Trump administration officials argue they’re unable to use the funds for the Supplemental Nutrition Assistance Program (SNAP) during a lapse in appropriations, and instead are holding onto them for true emergencies like “hurricanes, tornadoes, and floods, that can come on quickly and without notice.”

“SNAP contingency funds are only available to supplement regular monthly benefits when amounts have been appropriated for, but are insufficient to cover, benefits,” the unsigned memo states. “The contingency fund is not available to support FY 2026 regular benefits, because the appropriation for regular benefits no longer exists.”

Moreover, “there is no provision or allowance under current law for States to cover the cost of benefits and be reimbursed,” the memo stated, so states and local jurisdictions that try to use their own funds to provide SNAP assistance shouldn’t expect any reimbursement from the federal government.

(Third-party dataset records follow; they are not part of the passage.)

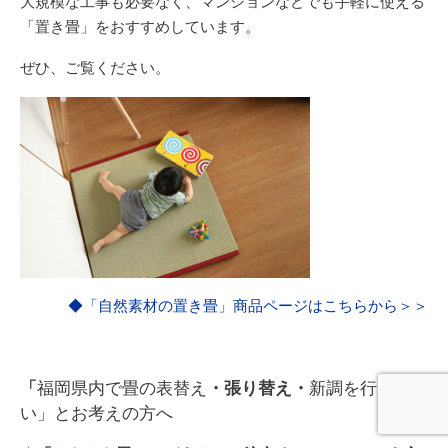
大規模な工事も必要なく、マンションなどでも手軽に使える
「置き畳」をおすすめしています。
ぜひ、ご覧ください。
◆「自然素材の置き畳」商品ページはこちらから＞＞
「
福岡県内で畳の表替え
・張り替え・
新調を行いた
い」とお考えの方へ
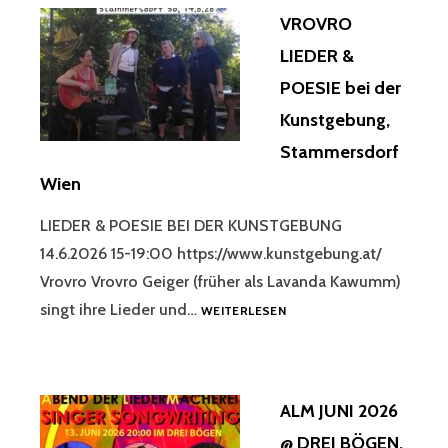
CAFÉ
VROVRO
CONCERTO
WIEN
LIEDER &
POESIE bei der
Kunstgebung,
Stammersdorf
Wien
LIEDER & POESIE BEI DER KUNSTGEBUNG
14.6.2026 15-19:00 https://www.kunstgebung.at/
Vrovro Vrovro Geiger (früher als Lavanda Kawumm)
VROVRO
singt ihre Lieder und…
WEITERLESEN
LIEDER
&
POESIE
BEI
ALM JUNI 2026
DER
KUNSTGEBUNG,
@ DREI BÖGEN,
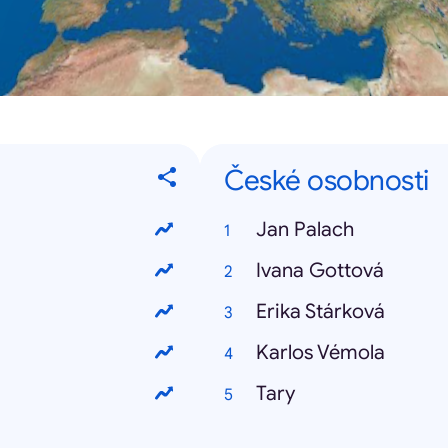
České osobnosti
Jan Palach
Ivana Gottová
Erika Stárková
Karlos Vémola
Tary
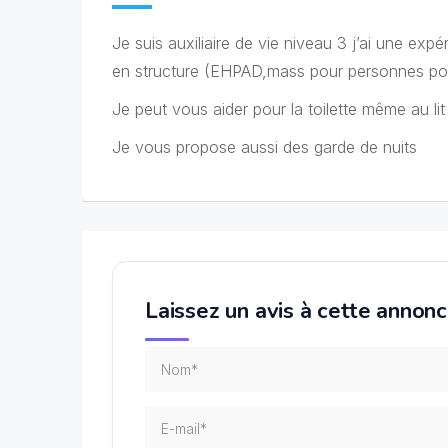
Je suis auxiliaire de vie niveau 3 j’ai une ex
en structure (EHPAD,mass pour personnes pol
Je peut vous aider pour la toilette même au lit
Je vous propose aussi des garde de nuits
Laissez un avis à cette annon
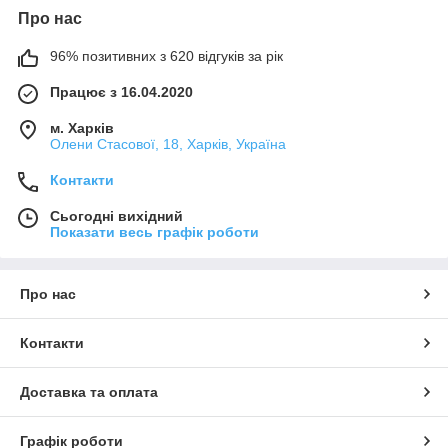
Про нас
96% позитивних з 620 відгуків за рік
Працює з 16.04.2020
м. Харків
Олени Стасової, 18, Харків, Україна
Контакти
Сьогодні вихідний
Показати весь графік роботи
Про нас
Контакти
Доставка та оплата
Графік роботи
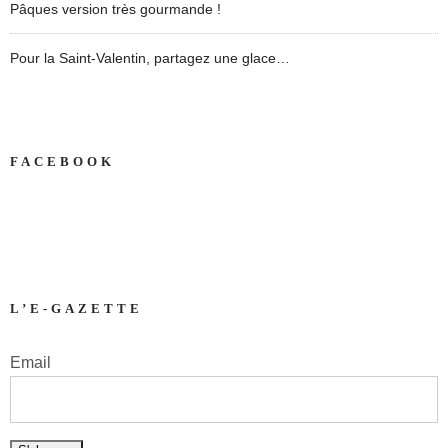
Pâques version très gourmande !
Pour la Saint-Valentin, partagez une glace…
FACEBOOK
L’E-GAZETTE
Email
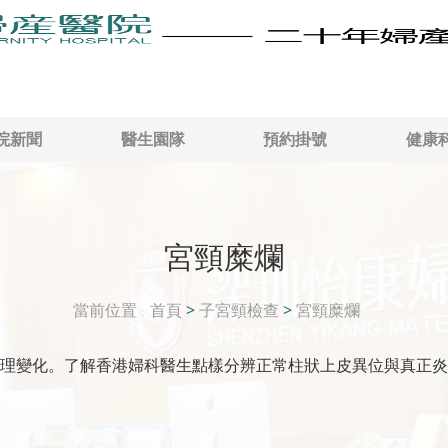
院新聞
醫生園隊
預約掛號
健康
宮頸糜爛
當前位置
首頁
>
子宮頸檢查
>
宮頸糜爛
理變化。了解香港婦科醫生點樣分辨正常柱狀上皮異位與真正炎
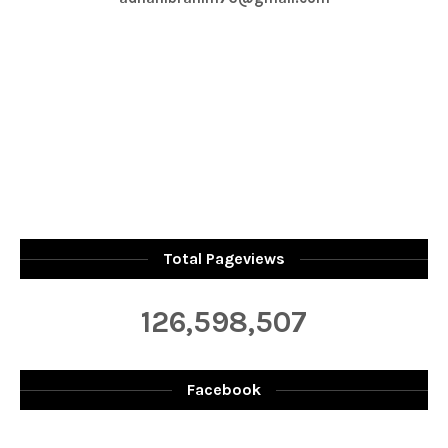
Total Pageviews
126,598,507
Facebook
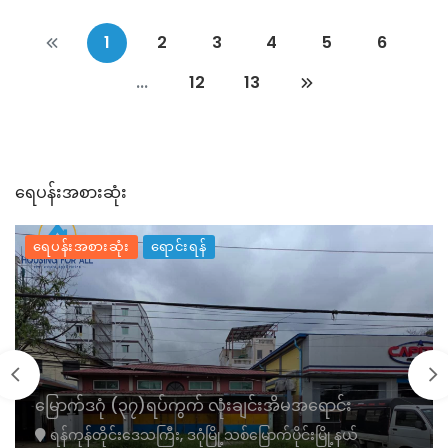
1
2
3
4
5
6
...
12
13
ရေပန်းအစားဆုံး
ရေပန်းအစားဆုံး
ရောင်းရန်
မြောက်ဒဂုံ (၃၇)ရပ်ကွက် လုံးချင်းအိမအရောင်း
ရန်ကုန်တိုင်းဒေသကြီး, ဒဂုံမြို့သစ်မြောက်ပိုင်းမြို့နယ်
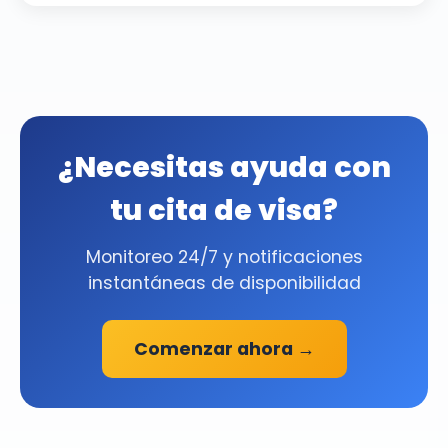
¿Necesitas ayuda con
tu cita de visa?
Monitoreo 24/7 y notificaciones
instantáneas de disponibilidad
Comenzar ahora →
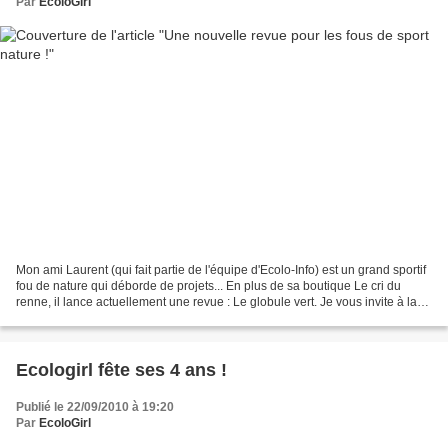
Par
EcoloGirl
Mon ami Laurent (qui fait partie de l'équipe d'Ecolo-Info) est un grand sportif
fou de nature qui déborde de projets... En plus de sa boutique Le cri du
renne, il lance actuellement une revue : Le globule vert. Je vous invite à la
découvrir en lisant...
Ecologirl fête ses 4 ans !
Publié le 22/09/2010 à 19:20
Par
EcoloGirl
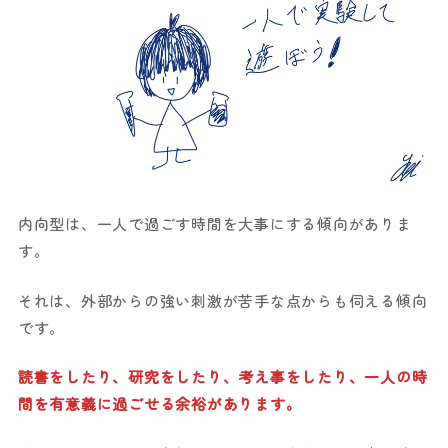
内向型は、一人で過ごす時間を大事にする傾向がありま
す。
それは、外部からの強い刺激が苦手な点からも伺える傾向
です。
読書をしたり、研究をしたり、考え事をしたり、一人の時
間を有意義に過ごせる余裕があります。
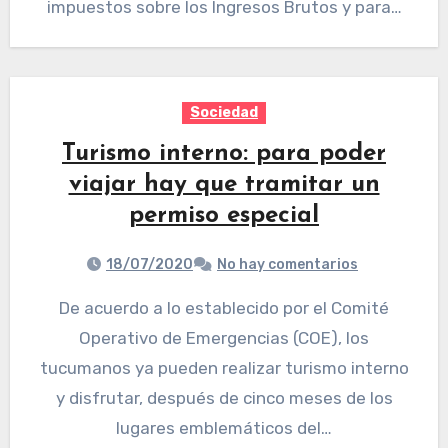
impuestos sobre los Ingresos Brutos y para…
Sociedad
Turismo interno: para poder
viajar hay que tramitar un
permiso especial
18/07/2020
No hay comentarios
De acuerdo a lo establecido por el Comité
Operativo de Emergencias (COE), los
tucumanos ya pueden realizar turismo interno
y disfrutar, después de cinco meses de los
lugares emblemáticos del…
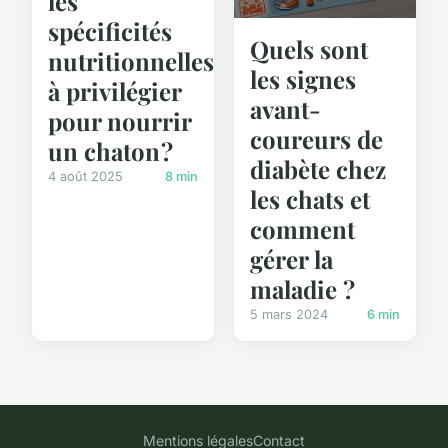
les
spécificités
Quels sont
nutritionnelles
les signes
à privilégier
avant-
pour nourrir
coureurs de
un chaton ?
diabète chez
4 août 2025
8 min
les chats et
comment
gérer la
maladie ?
5 mars 2024
6 min
Mentions légales
Contact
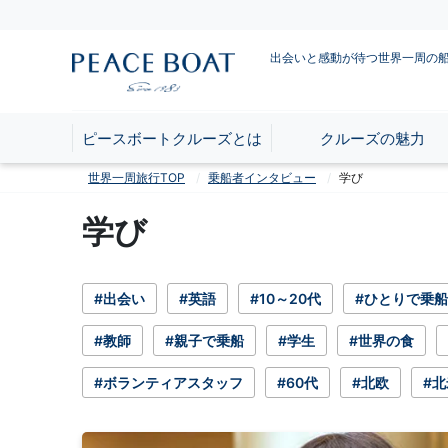
出会いと感動が待つ世界一周の
ピースボートクルーズとは
クルーズの魅力
世界一周旅行TOP
乗船者インタビュー
学び
学び
#出会い
#英語
#10～20代
#ひとりで乗船
#教師
#親子で乗船
#学生
#世界の食
#ボランティアスタッフ
#60代
#北欧
#北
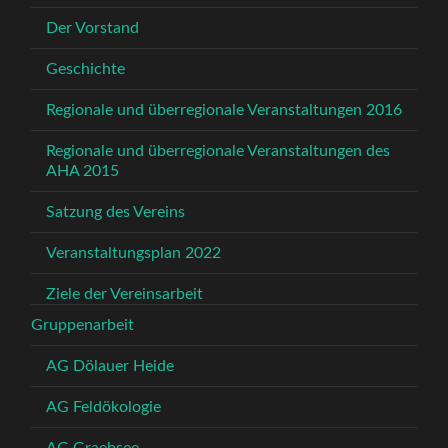
Der Vorstand
Geschichte
Regionale und überregionale Veranstaltungen 2016
Regionale und überregionale Veranstaltungen des
AHA 2015
Satzung des Vereins
Veranstaltungsplan 2022
Ziele der Vereinsarbeit
Gruppenarbeit
AG Dölauer Heide
AG Feldökologie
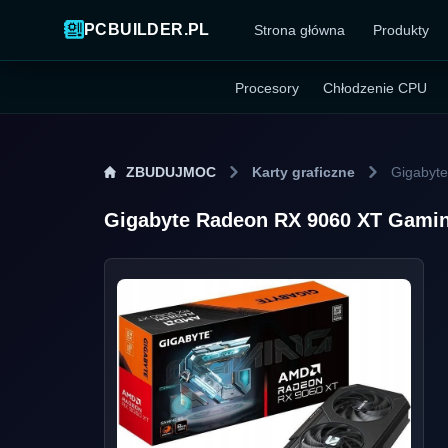
PCBUILDER.PL
Strona główna
Produkty
Procesory
Chłodzenie CPU
ZBUDUJMOC
Karty graficzne
Gigabyt
Gigabyte Radeon RX 9060 XT Gam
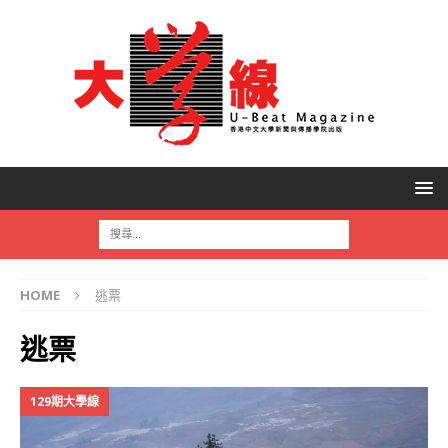
HOME
逃票
逃票
129期大學線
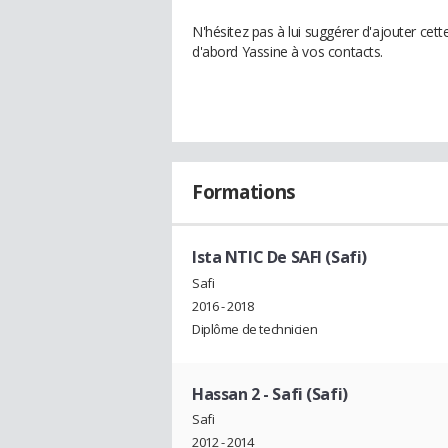
N'hésitez pas à lui suggérer d'ajouter cet
d'abord Yassine à vos contacts.
Formations
Ista NTIC De SAFI (Safi)
Safi
2016 - 2018
Diplôme de technicien
Hassan 2 - Safi (Safi)
Safi
2012 - 2014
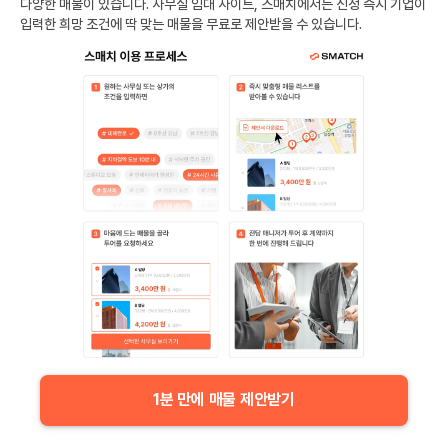
다양한 매물이 있습니다. 사무실 임대 사이트, 스매치에서는 신청 즉시 기업이
입력한 희망 조건에 딱 맞는 매물을 무료로 제안받을 수 있습니다.
1분 만에 매물 제안받기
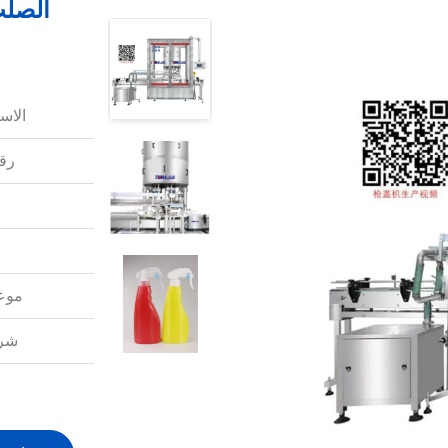
الصلب
الاس
رقم
موعد
شرو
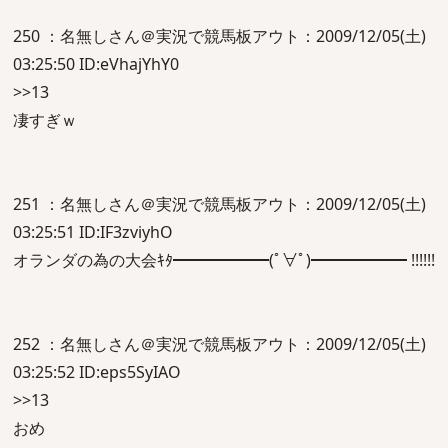
250 ：名無しさん＠実況で競馬板アウト：2009/12/05(土)
03:25:50 ID:eVhajYhY0
>>13
凄すぎｗ
251 ：名無しさん＠実況で競馬板アウト：2009/12/05(土)
03:25:51 ID:IF3zviyhO
オランダの為の大会ｷﾀ━━━━━━(ﾟ∀ﾟ)━━━━━━ !!!!!!
252 ：名無しさん＠実況で競馬板アウト：2009/12/05(土)
03:25:52 ID:eps5SyIAO
>>13
おめ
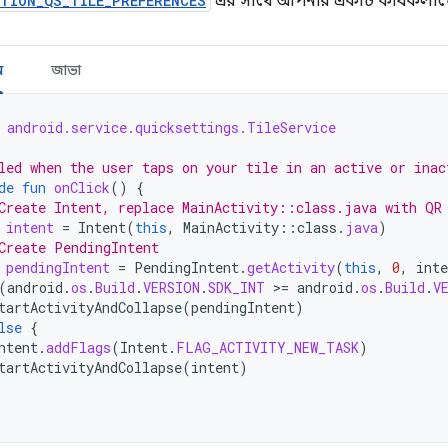
TION_QS_TILE_PREFERENCES
এর সাথে আপনার একটি কার্যকলা
ন
জাভা
android.service.quicksettings.TileService
led when the user taps on your tile in an active or inac
de
fun
onClick
()
{
Create Intent, replace MainActivity::class.java with QR
intent
=
Intent
(
this
,
MainActivity
::
class
.
java
)
Create PendingIntent
pendingIntent
=
PendingIntent
.
getActivity
(
this
,
0
,
inte
(
android
.
os
.
Build
.
VERSION
.
SDK_INT
>=
android
.
os
.
Build
.
V
tartActivityAndCollapse
(
pendingIntent
)
lse
{
ntent
.
addFlags
(
Intent
.
FLAG_ACTIVITY_NEW_TASK
)
tartActivityAndCollapse
(
intent
)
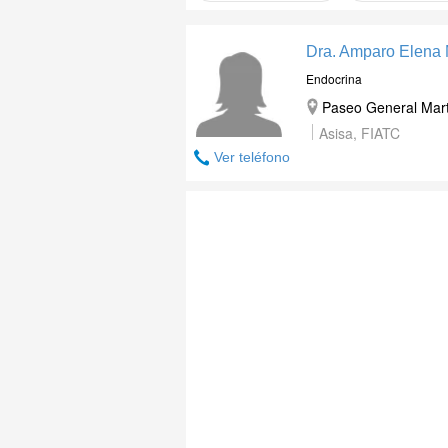
Dra. Amparo Elena 
Endocrina
Paseo General Mart
Asisa, FIATC
Ver teléfono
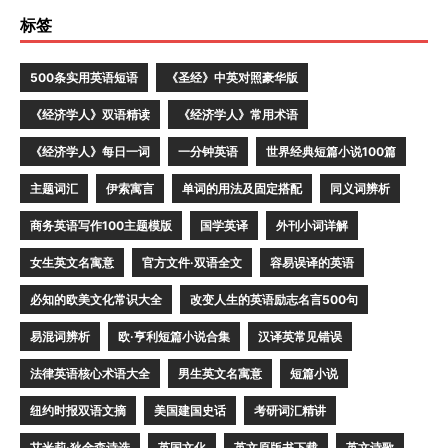
标签
500条实用英语短语
《圣经》中英对照豪华版
《经济学人》双语精读
《经济学人》常用术语
《经济学人》每日一词
一分钟英语
世界经典短篇小说100篇
主题词汇
伊索寓言
单词的用法及固定搭配
同义词辨析
商务英语写作100主题模版
国学英译
外刊小词详解
女生英文名寓意
官方文件·双语全文
容易误译的英语
必知的欧美文化常识大全
改变人生的英语励志名言500句
易混词辨析
欧·亨利短篇小说合集
汉译英常见错误
法律英语核心术语大全
男生英文名寓意
短篇小说
纽约时报双语文摘
美国建国史话
考研词汇精讲
艾米莉·狄金森诗选
英国文化
英文原版书下载
英文诗歌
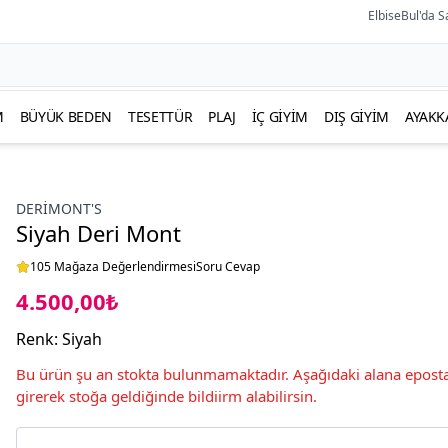
ElbiseBul'da S
M
BÜYÜK BEDEN
TESETTÜR
PLAJ
İÇ GIYIM
DIŞ GIYIM
AYAKK
DERIMONT'S
Siyah Deri Mont
105 Mağaza Değerlendirmesi
Soru Cevap
4.500,00₺
Renk
:
Siyah
Bu ürün şu an stokta bulunmamaktadır. Aşağıdaki alana eposta
girerek stoğa geldiğinde bildiirm alabilirsin.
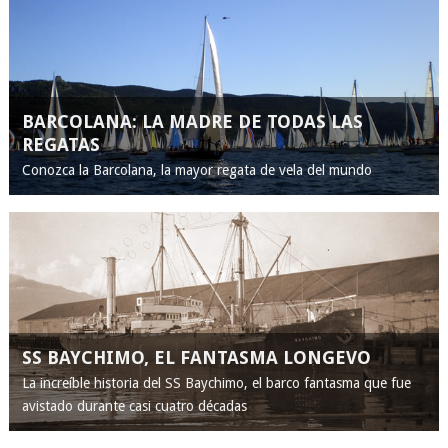
BARCOLANA: LA MADRE DE TODAS LAS
REGATAS
Conozca la Barcolana, la mayor regata de vela del mundo
SS BAYCHIMO, EL FANTASMA LONGEVO
La increíble historia del SS Baychimo, el barco fantasma que fue
avistado durante casi cuatro décadas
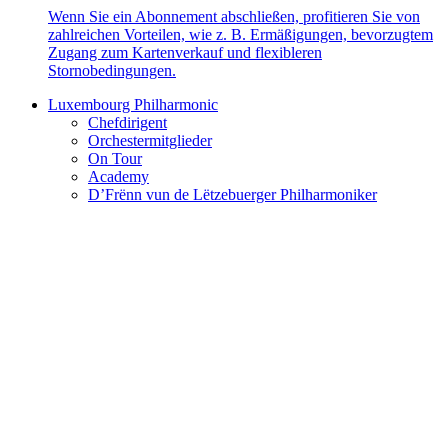
Wenn Sie ein Abonnement abschließen, profitieren Sie von
zahlreichen Vorteilen, wie z. B. Ermäßigungen, bevorzugtem
Zugang zum Kartenverkauf und flexibleren
Stornobedingungen.
Luxembourg Philharmonic
Chefdirigent
Orchestermitglieder
On Tour
Academy
D’Frënn vun de Lëtzebuerger Philharmoniker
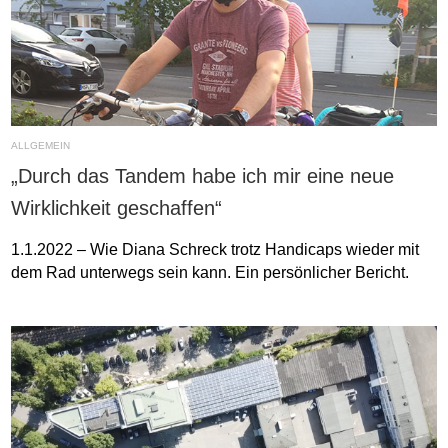
ALLGEMEIN
„Durch das Tandem habe ich mir eine neue
Wirklichkeit geschaffen“
1.1.2022 – Wie Diana Schreck trotz Handicaps wieder mit
dem Rad unterwegs sein kann. Ein persönlicher Bericht.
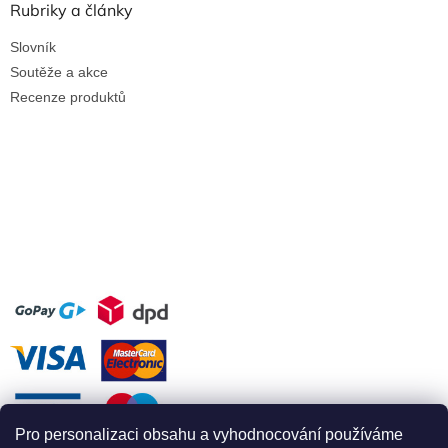
Rubriky a články
Slovník
Soutěže a akce
Recenze produktů
Pro personalizaci obsahu a vyhodnocování používáme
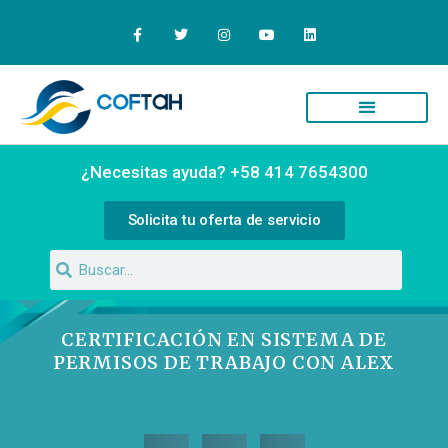
¿Necesitas ayuda? +58 414 7654300
Solicita tu oferta de servicio
CERTIFICACIÓN EN SISTEMA DE
PERMISOS DE TRABAJO CON ALEX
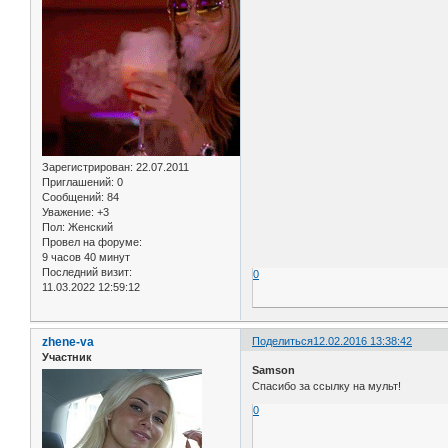
Зарегистрирован
: 22.07.2011
Приглашений:
0
Сообщений:
84
Уважение:
+3
Пол:
Женский
Провел на форуме:
9 часов 40 минут
Последний визит:
0
11.03.2022 12:59:12
zhene-va
Поделиться
12.02.2016 13:38:42
Участник
Samson
Спасибо за ссылку на мульт!
0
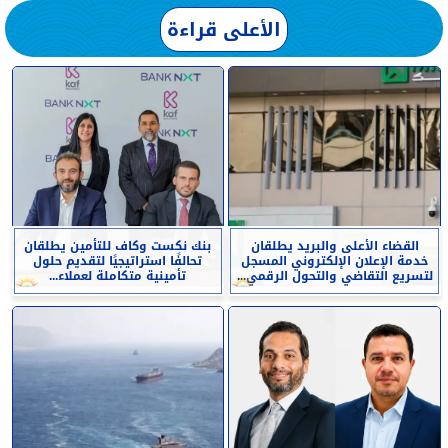
الأعلى قراءة
القضاء الأعلى والبريد يطلقان
بنك نكست وكاف للتأمين يطلقان
خدمة الإعلان الإلكتروني المسجل
تحالفًا استراتيجيًا لتقديم حلول
لتسريع التقاضي والتحول الرقمي...
تأمينية متكاملة لعملاء...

News of the memo’s existence was first reported by Axios.

The agency’s announcement means the nearly 42 million low-income Americans who rely on that assistance, often referred to as food stamps, are likely to go without them starting next month, absent a long-shot deal to reopen the government. Earlier in October, the Acting Associate Administrator of SNAP Ronald Ward penned a letter to states warning that “there will be insufficient funds to pay full November SNAP benefits” should the shutdown drag on.

Democrats in Congress and at the state level, meanwhile, have argued the Trump administration has a legal obligation to use the emergency funds to help pay out SNAP benefits. In a letter to Secretary of Agriculture Brooke Rollins earlier Friday, 214 House Democrats said they were “deeply concerned” that the agency might not use the contingency funds, “which Congress provides precisely for this reason.”

Indeed, the Center for Budget and Policy Priorities (CBBP), a left-leaning think tank, argued as much in a recent analysis.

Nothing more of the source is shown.